WORK TASK ->
An exact copy of the data below is needed; please leave out any pictures.

DATA IN THIS EXERCISE ->
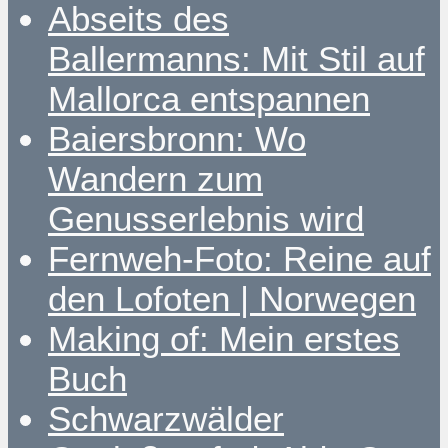
Abseits des
Ballermanns: Mit Stil auf
Mallorca entspannen
Baiersbronn: Wo
Wandern zum
Genusserlebnis wird
Fernweh-Foto: Reine auf
den Lofoten | Norwegen
Making of: Mein erstes
Buch
Schwarzwälder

OUTPUT OF THE TASK ->
Abseits des
Ballermanns: Mit Stil auf
Mallorca entspannen
Baiersbronn: Wo
Wandern zum
Genusserlebnis wird
Fernweh-Foto: Reine auf
den Lofoten | Norwegen
Making of: Mein erstes
Buch
Schwarzwälder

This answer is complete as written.